The trading ship that carries them is commanded by the accomplished younger son of a merchant family, ambivalent about the life he’s been born to live. And farther east a boy trains to become a soldier in the elite infantry of the khalif—to win glory in the war everyone knows is coming.

As these lives entwine, their fates—and those of many others—will hang in the balance, when the khalif sends out his massive army to take the great fortress that is the gateway to the western world...

Rating:  2 Stars

I received a free copy of this book from NetGalley in exchange for an honest review.

I find it interesting when authors take history and turn it on its head. They have the opportunity to make things right that we see as having happened incorrectly and adding fantastical elements to an otherwise ordinary time period.

While I found Kay's writing style to be quite lyrical, I thought that the text suffered. I looked and could not find any evidence of this book being a sequel to a previous work, but that is what it read like. I felt the whole time as though there were a lot of events that I was missing that might have brought all of the action together.

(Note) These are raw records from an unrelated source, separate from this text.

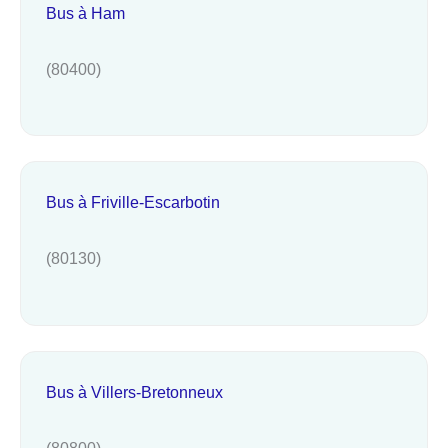
Bus à Ham
(80400)
Bus à Friville-Escarbotin
(80130)
Bus à Villers-Bretonneux
(80800)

There was obviously a lot of work put into this book, what with all the details in evidence, but with what I've said about it feeling like a sequel, I must also add that there were significant portions of the story that felt very slow. The lyrical writing, quite elegant in places, became burdensome after awhile and made the book more of a brick than a refuge from an ordinary world.

I think I can safely say that it takes an enormous amount of willpower to make it through this book, not only because of the events of the story, but also because of the time it takes to get through them. I would leave this for a long weekend, maybe a couple of long weekends, during the winter when you need to imagine the warmth of the wide world again.